[[ DATA IN THIS EXERCISE open ]]
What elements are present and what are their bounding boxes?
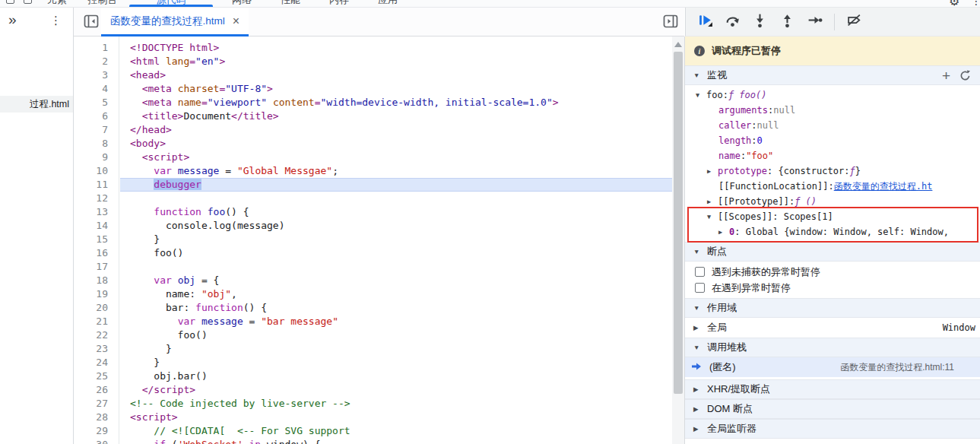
code-line[interactable]: debugger [120,178,672,192]
line-number-gutter[interactable]: 1234567891011121314151617181920212223242… [74,36,119,444]
line-number[interactable]: 17 [74,260,108,274]
line-number[interactable]: 6 [74,109,108,123]
editor-tab[interactable]: 函数变量的查找过程.html × [101,8,249,36]
line-number[interactable]: 29 [74,424,108,438]
scope-row-global[interactable]: ▶ 全局 Window [685,318,980,338]
code-line[interactable]: <title>Document</title> [120,109,672,123]
code-line[interactable]: <!-- Code injected by live-server --> [120,397,672,411]
line-number[interactable]: 14 [74,219,108,233]
main-tab[interactable]: 控制台 [79,0,126,7]
chevron-right-icon[interactable]: ▶ [718,228,729,236]
watch-row[interactable]: [[FunctionLocation]]: 函数变量的查找过程.ht [685,179,980,194]
navigator-more-icon[interactable]: ⋮ [50,14,62,27]
line-number[interactable]: 19 [74,287,108,301]
watch-section-header[interactable]: ▼ 监视 + [685,65,980,85]
scrollbar-up-arrow-icon[interactable] [674,42,682,47]
main-tab[interactable]: 应用 [368,0,408,7]
line-number[interactable]: 28 [74,411,108,424]
line-number[interactable]: 7 [74,123,108,137]
watch-row[interactable]: arguments: null [685,103,980,118]
code-line[interactable]: foo() [120,246,672,260]
call-stack-frame[interactable]: (匿名)函数变量的查找过程.html:11 [685,357,980,377]
code-line[interactable]: <head> [120,68,672,82]
code-line[interactable]: <body> [120,137,672,151]
chevron-right-icon[interactable]: ▶ [707,198,718,205]
chevron-right-icon[interactable]: ▶ [707,167,718,175]
code-line[interactable]: if ('WebSocket' in window) { [120,438,672,444]
code-line[interactable]: foo() [120,328,672,342]
line-number[interactable]: 15 [74,233,108,246]
line-number[interactable]: 20 [74,301,108,315]
code-line[interactable] [120,260,672,274]
close-tab-icon[interactable]: × [233,15,239,27]
settings-gear-icon[interactable]: ⚙ [949,0,959,8]
code-line[interactable]: // <![CDATA[ <-- For SVG support [120,424,672,438]
line-number[interactable]: 27 [74,397,108,411]
step-out-icon[interactable] [779,12,795,31]
code-line[interactable]: <meta name="viewport" content="width=dev… [120,96,672,109]
toggle-debugger-panel-icon[interactable] [663,14,678,29]
call-stack-section-header[interactable]: ▼ 调用堆栈 [685,338,980,357]
scrollbar-thumb[interactable] [674,52,683,394]
checkbox[interactable] [695,267,705,277]
main-tab[interactable]: 内存 [319,0,359,7]
code-line[interactable]: obj.bar() [120,369,672,383]
watch-row[interactable]: name: "foo" [685,148,980,163]
main-tab[interactable]: 网络 [222,0,262,7]
editor-scrollbar[interactable] [672,36,684,444]
code-line[interactable]: } [120,342,672,356]
line-number[interactable]: 11 [74,178,108,192]
code-line[interactable]: <script> [120,151,672,164]
code-line[interactable]: <meta charset="UTF-8"> [120,82,672,96]
deactivate-breakpoints-icon[interactable] [846,12,862,31]
watch-row[interactable]: ▶0: Global {window: Window, self: Window… [685,224,980,239]
watch-row[interactable]: ▼[[Scopes]]: Scopes[1] [685,209,980,224]
collapsed-section-header[interactable]: ▶XHR/提取断点 [685,379,980,399]
code-line[interactable]: bar: function() { [120,301,672,315]
code-line[interactable]: var message = "bar message" [120,315,672,328]
resume-script-icon[interactable] [697,12,713,31]
scope-section-header[interactable]: ▼ 作用域 [685,298,980,318]
code-line[interactable]: <html lang="en"> [120,55,672,68]
code-line[interactable]: <script> [120,411,672,424]
step-icon[interactable] [807,12,823,31]
line-number[interactable]: 25 [74,369,108,383]
code-area[interactable]: <!DOCTYPE html><html lang="en"><head> <m… [120,36,672,444]
code-line[interactable]: <!DOCTYPE html> [120,41,672,55]
breakpoints-section-header[interactable]: ▼ 断点 [685,242,980,262]
watch-row[interactable]: ▼foo: ƒ foo() [685,87,980,103]
code-line[interactable]: console.log(message) [120,219,672,233]
chevron-down-icon[interactable]: ▼ [696,91,706,99]
device-toolbar-icon[interactable] [24,0,32,4]
source-editor[interactable]: 1234567891011121314151617181920212223242… [74,36,684,444]
line-number[interactable]: 4 [74,82,108,96]
file-tree-item[interactable]: 过程.html [0,96,73,113]
line-number[interactable]: 16 [74,246,108,260]
collapsed-section-header[interactable]: ▶全局监听器 [685,419,980,439]
main-tab[interactable]: 性能 [271,0,310,7]
line-number[interactable]: 1 [74,41,108,55]
add-watch-icon[interactable]: + [942,68,950,83]
watch-row[interactable]: ▶[[Prototype]]: ƒ () [685,194,980,209]
inspect-element-icon[interactable] [6,0,14,4]
line-number[interactable]: 23 [74,342,108,356]
main-menu-icon[interactable]: ⋮ [971,0,980,7]
line-number[interactable]: 10 [74,164,108,178]
code-line[interactable]: </head> [120,123,672,137]
code-line[interactable]: name: "obj", [120,287,672,301]
line-number[interactable]: 8 [74,137,108,151]
step-over-icon[interactable] [725,12,741,31]
code-line[interactable] [120,192,672,205]
line-number[interactable]: 26 [74,383,108,397]
line-number[interactable]: 3 [74,68,108,82]
code-line[interactable]: var obj = { [120,274,672,287]
code-line[interactable]: } [120,233,672,246]
watch-row[interactable]: caller: null [685,118,980,133]
code-line[interactable]: function foo() { [120,205,672,219]
line-number[interactable]: 30 [74,438,108,444]
code-line[interactable]: </script> [120,383,672,397]
collapsed-section-header[interactable]: ▶DOM 断点 [685,399,980,419]
line-number[interactable]: 21 [74,315,108,328]
line-number[interactable]: 22 [74,328,108,342]
line-number[interactable]: 5 [74,96,108,109]
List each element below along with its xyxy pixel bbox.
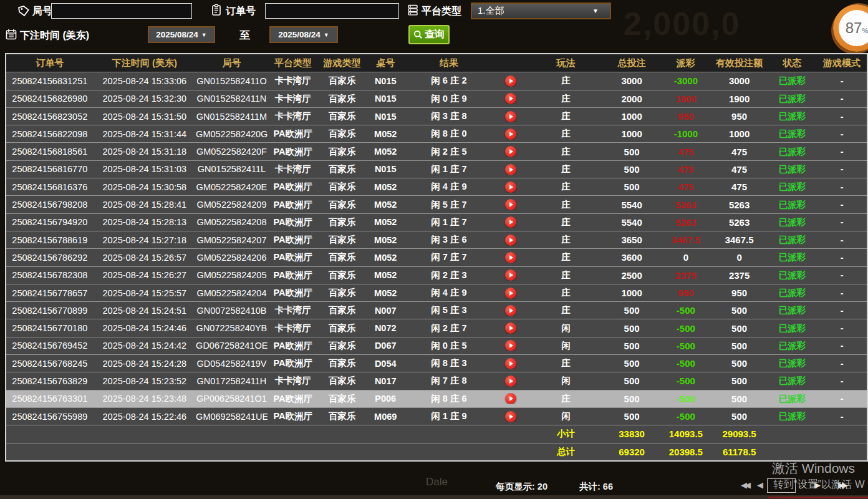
play-icon[interactable] (505, 235, 516, 246)
play-icon[interactable] (505, 305, 516, 316)
replay-cell (493, 199, 529, 210)
cell-status: 已派彩 (767, 146, 817, 158)
cell-game: 百家乐 (319, 410, 366, 422)
cell-platform: 卡卡湾厅 (268, 375, 319, 387)
cell-order: 250824156755989 (6, 412, 94, 422)
cell-round: GD067258241OE (196, 341, 268, 351)
cell-time: 2025-08-24 15:31:50 (94, 112, 196, 122)
cell-table: M052 (365, 217, 405, 227)
header-cell: 局号 (196, 57, 268, 69)
play-icon[interactable] (505, 269, 516, 281)
play-icon[interactable] (505, 93, 516, 104)
table-row[interactable]: 2508241567682452025-08-24 15:24:28GD0542… (6, 354, 867, 372)
table-row[interactable]: 2508241567886192025-08-24 15:27:18GM0522… (6, 231, 867, 248)
cell-table: D054 (365, 359, 405, 369)
header-cell: 总投注 (603, 57, 660, 69)
play-icon[interactable] (505, 216, 516, 228)
cell-play: 庄 (529, 304, 604, 316)
percentage-badge-inner: 87 % (839, 10, 868, 46)
cell-time: 2025-08-24 15:24:42 (94, 341, 196, 351)
play-icon[interactable] (505, 340, 516, 351)
cell-result: 闲 2 庄 3 (405, 269, 493, 281)
percentage-badge[interactable]: 87 % (833, 4, 868, 52)
cell-platform: PA欧洲厅 (268, 340, 319, 352)
play-icon[interactable] (505, 111, 516, 122)
table-row[interactable]: 2508241567708992025-08-24 15:24:51GN0072… (6, 301, 867, 319)
cell-payout: 3467.5 (660, 235, 711, 245)
cell-time: 2025-08-24 15:23:48 (94, 394, 196, 404)
table-row[interactable]: 2508241567786572025-08-24 15:25:57GM0522… (6, 284, 867, 301)
table-row[interactable]: 2508241567633012025-08-24 15:23:48GP0062… (6, 390, 867, 407)
platform-type-select[interactable]: 1.全部 ▼ (471, 2, 611, 19)
cell-result: 闲 1 庄 7 (405, 163, 493, 175)
subtotal-cell: 33830 (603, 429, 660, 439)
cell-play: 庄 (529, 269, 604, 281)
table-row[interactable]: 2508241568167702025-08-24 15:31:03GN0152… (6, 160, 867, 178)
next-page-button[interactable]: ▶ (814, 480, 821, 490)
cell-total: 500 (603, 375, 660, 386)
header-cell: 有效投注额 (711, 57, 768, 69)
play-icon[interactable] (505, 182, 516, 193)
cell-round: GN0152582411M (196, 112, 268, 122)
play-icon[interactable] (505, 199, 516, 210)
game-no-input[interactable] (51, 3, 192, 19)
cell-time: 2025-08-24 15:27:18 (94, 235, 196, 245)
play-icon[interactable] (505, 322, 516, 334)
play-icon[interactable] (505, 375, 516, 387)
play-icon[interactable] (505, 411, 516, 422)
cell-play: 闲 (529, 340, 604, 352)
bottom-red-line (768, 497, 868, 498)
table-row[interactable]: 2508241567701802025-08-24 15:24:46GN0722… (6, 319, 867, 336)
table-row[interactable]: 2508241567638292025-08-24 15:23:52GN0172… (6, 372, 867, 389)
table-row[interactable]: 2508241568185612025-08-24 15:31:18GM0522… (6, 142, 867, 160)
cell-platform: 卡卡湾厅 (268, 93, 319, 105)
cell-table: M052 (365, 200, 405, 210)
table-row[interactable]: 2508241567982082025-08-24 15:28:41GM0522… (6, 195, 867, 213)
cell-game: 百家乐 (319, 287, 366, 299)
table-row[interactable]: 2508241568230522025-08-24 15:31:50GN0152… (6, 107, 867, 125)
cell-valid: 500 (711, 394, 768, 404)
header-cell: 下注时间 (美东) (94, 57, 196, 69)
replay-cell (493, 287, 529, 298)
play-icon[interactable] (505, 288, 516, 299)
cell-play: 庄 (529, 357, 604, 369)
cell-mode: - (817, 253, 867, 263)
page-number-input[interactable] (767, 478, 796, 493)
cell-table: P006 (365, 394, 405, 404)
table-row[interactable]: 2508241567862922025-08-24 15:26:57GM0522… (6, 248, 867, 266)
last-page-button[interactable]: ▶▶ (838, 480, 846, 490)
play-icon[interactable] (505, 146, 516, 157)
cell-result: 闲 0 庄 5 (405, 340, 493, 352)
cell-game: 百家乐 (319, 393, 366, 405)
query-button[interactable]: 查询 (408, 25, 450, 44)
cell-time: 2025-08-24 15:32:30 (94, 94, 196, 104)
cell-table: N015 (365, 76, 405, 86)
table-row[interactable]: 2508241568269802025-08-24 15:32:30GN0152… (6, 90, 867, 107)
cell-total: 5540 (603, 217, 660, 228)
table-row[interactable]: 2508241567823082025-08-24 15:26:27GM0522… (6, 266, 867, 284)
table-row[interactable]: 2508241567559892025-08-24 15:22:46GM0692… (6, 407, 867, 425)
cell-status: 已派彩 (767, 393, 817, 405)
cell-platform: PA欧洲厅 (268, 269, 319, 281)
play-icon[interactable] (505, 128, 516, 140)
date-from-picker[interactable]: 2025/08/24 ▼ (148, 26, 215, 43)
play-icon[interactable] (505, 164, 516, 175)
table-row[interactable]: 2508241568163762025-08-24 15:30:58GM0522… (6, 178, 867, 195)
cell-table: M052 (365, 235, 405, 245)
cell-result: 闲 0 庄 9 (405, 93, 493, 105)
table-row[interactable]: 2508241568220982025-08-24 15:31:44GM0522… (6, 125, 867, 142)
play-icon[interactable] (505, 252, 516, 263)
play-icon[interactable] (505, 393, 516, 404)
date-to-picker[interactable]: 2025/08/24 ▼ (269, 26, 338, 43)
table-row[interactable]: 2508241567949202025-08-24 15:28:13GM0522… (6, 213, 867, 231)
table-row[interactable]: 2508241568312512025-08-24 15:33:06GN0152… (6, 72, 867, 89)
cell-time: 2025-08-24 15:31:18 (94, 147, 196, 157)
first-page-button[interactable]: ◀◀ (741, 480, 748, 490)
table-row[interactable]: 2508241567694522025-08-24 15:24:42GD0672… (6, 337, 867, 354)
cell-status: 已派彩 (767, 304, 817, 316)
play-icon[interactable] (505, 75, 516, 87)
order-no-input[interactable] (265, 3, 399, 19)
cell-total: 500 (603, 305, 660, 316)
play-icon[interactable] (505, 358, 516, 369)
prev-page-button[interactable]: ◀ (757, 480, 763, 490)
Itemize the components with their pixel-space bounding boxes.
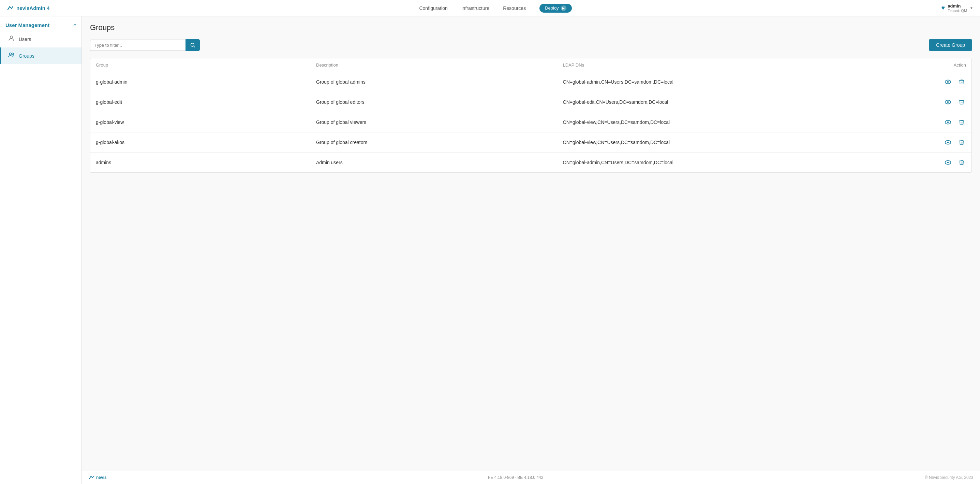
svg-point-8 [947, 101, 949, 103]
table-row: g-global-admin Group of global admins CN… [91, 72, 972, 92]
delete-button-3[interactable] [957, 138, 966, 147]
delete-button-0[interactable] [957, 77, 966, 86]
sidebar-collapse-button[interactable] [73, 22, 76, 28]
logo-icon [7, 5, 14, 12]
table-row: admins Admin users CN=global-admin,CN=Us… [91, 153, 972, 173]
cell-action-0 [866, 72, 972, 92]
sidebar: User Management Users [0, 16, 82, 484]
user-dropdown-icon: ▼ [970, 6, 973, 10]
eye-icon [944, 118, 952, 126]
cell-group-3: g-global-akos [91, 133, 311, 153]
trash-icon [959, 119, 965, 125]
cell-description-0: Group of global admins [311, 72, 557, 92]
deploy-play-icon: ▶ [561, 5, 566, 11]
delete-button-2[interactable] [957, 118, 966, 127]
user-tenant: Tenant: QM [948, 8, 967, 13]
app-layout: User Management Users [0, 16, 980, 484]
cell-ldap-dn-4: CN=global-admin,CN=Users,DC=samdom,DC=lo… [557, 153, 866, 173]
cell-group-0: g-global-admin [91, 72, 311, 92]
toolbar: Create Group [90, 39, 972, 51]
groups-table: Group Description LDAP DNs Action g-glob… [91, 58, 972, 173]
sidebar-header: User Management [0, 16, 81, 31]
svg-point-3 [191, 43, 194, 46]
svg-point-1 [10, 53, 11, 55]
footer-version: FE 4.18.0-869 · BE 4.18.0.442 [488, 475, 543, 480]
nav-infrastructure[interactable]: Infrastructure [461, 5, 489, 11]
groups-table-container: Group Description LDAP DNs Action g-glob… [90, 58, 972, 173]
svg-point-14 [947, 162, 949, 163]
table-body: g-global-admin Group of global admins CN… [91, 72, 972, 173]
deploy-button[interactable]: Deploy ▶ [539, 4, 571, 13]
svg-point-10 [947, 121, 949, 123]
nav-configuration[interactable]: Configuration [419, 5, 447, 11]
filter-search-button[interactable] [186, 39, 200, 51]
deploy-label: Deploy [545, 5, 558, 11]
delete-button-1[interactable] [957, 97, 966, 107]
view-button-3[interactable] [943, 137, 953, 147]
svg-line-4 [194, 46, 195, 48]
sidebar-item-users[interactable]: Users [0, 31, 81, 48]
app-logo[interactable]: nevisAdmin 4 [7, 5, 50, 12]
main-nav: Configuration Infrastructure Resources D… [60, 4, 931, 13]
col-ldap-dns: LDAP DNs [557, 58, 866, 72]
user-menu[interactable]: ♥ admin Tenant: QM ▼ [942, 3, 973, 13]
eye-icon [944, 159, 952, 166]
cell-action-4 [866, 153, 972, 173]
eye-icon [944, 98, 952, 106]
view-button-0[interactable] [943, 77, 953, 87]
main-content: Groups Create Group [82, 16, 980, 471]
cell-ldap-dn-2: CN=global-view,CN=Users,DC=samdom,DC=loc… [557, 112, 866, 133]
delete-button-4[interactable] [957, 158, 966, 167]
cell-action-3 [866, 133, 972, 153]
app-name: nevisAdmin 4 [16, 5, 50, 11]
cell-description-3: Group of global creators [311, 133, 557, 153]
cell-group-1: g-global-edit [91, 92, 311, 112]
footer-logo-icon [89, 474, 95, 481]
group-icon [8, 51, 15, 60]
sidebar-item-groups-label: Groups [19, 53, 35, 59]
sidebar-title: User Management [5, 22, 49, 28]
svg-point-2 [12, 53, 14, 54]
footer-brand: nevis [96, 475, 107, 480]
col-action: Action [866, 58, 972, 72]
cell-description-2: Group of global viewers [311, 112, 557, 133]
trash-icon [959, 139, 965, 145]
user-icon: ♥ [942, 5, 945, 11]
col-group: Group [91, 58, 311, 72]
cell-description-1: Group of global editors [311, 92, 557, 112]
chevron-double-left-icon [73, 22, 76, 28]
trash-icon [959, 99, 965, 105]
eye-icon [944, 78, 952, 86]
view-button-2[interactable] [943, 117, 953, 127]
table-row: g-global-view Group of global viewers CN… [91, 112, 972, 133]
cell-ldap-dn-0: CN=global-admin,CN=Users,DC=samdom,DC=lo… [557, 72, 866, 92]
app-footer: nevis FE 4.18.0-869 · BE 4.18.0.442 © Ne… [82, 471, 980, 484]
cell-action-1 [866, 92, 972, 112]
cell-group-4: admins [91, 153, 311, 173]
cell-group-2: g-global-view [91, 112, 311, 133]
filter-wrapper [90, 39, 200, 51]
svg-point-6 [947, 81, 949, 83]
table-row: g-global-akos Group of global creators C… [91, 133, 972, 153]
sidebar-nav: Users Groups [0, 31, 81, 64]
trash-icon [959, 79, 965, 85]
eye-icon [944, 139, 952, 146]
create-group-button[interactable]: Create Group [929, 39, 972, 51]
view-button-4[interactable] [943, 157, 953, 168]
cell-ldap-dn-1: CN=global-edit,CN=Users,DC=samdom,DC=loc… [557, 92, 866, 112]
footer-logo: nevis [89, 474, 107, 481]
cell-ldap-dn-3: CN=global-view,CN=Users,DC=samdom,DC=loc… [557, 133, 866, 153]
view-button-1[interactable] [943, 97, 953, 107]
user-info: admin Tenant: QM [948, 3, 967, 13]
col-description: Description [311, 58, 557, 72]
sidebar-item-groups[interactable]: Groups [0, 48, 81, 64]
table-head: Group Description LDAP DNs Action [91, 58, 972, 72]
app-header: nevisAdmin 4 Configuration Infrastructur… [0, 0, 980, 16]
svg-point-0 [10, 36, 13, 38]
sidebar-item-users-label: Users [19, 37, 31, 42]
filter-input[interactable] [90, 40, 186, 51]
footer-copyright: © Nevis Security AG, 2023 [925, 475, 973, 480]
trash-icon [959, 160, 965, 166]
person-icon [8, 35, 15, 43]
nav-resources[interactable]: Resources [503, 5, 526, 11]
[[ DATA IN THIS EXERCISE closed ]]
_ABOUT THIS TASK_
Starting from the records above, copy each line where the string "section" is found.

_EXERCISE RESULT_
watch-section-header[interactable]: ▼ 监视 + [685,65,980,85]
call-stack-section-header[interactable]: ▼ 调用堆栈 [685,338,980,357]
collapsed-section-header[interactable]: ▶XHR/提取断点 [685,379,980,399]
scope-section-header[interactable]: ▼ 作用域 [685,298,980,318]
breakpoints-section-header[interactable]: ▼ 断点 [685,242,980,262]
collapsed-section-header[interactable]: ▶全局监听器 [685,419,980,439]
collapsed-section-header[interactable]: ▶DOM 断点 [685,399,980,419]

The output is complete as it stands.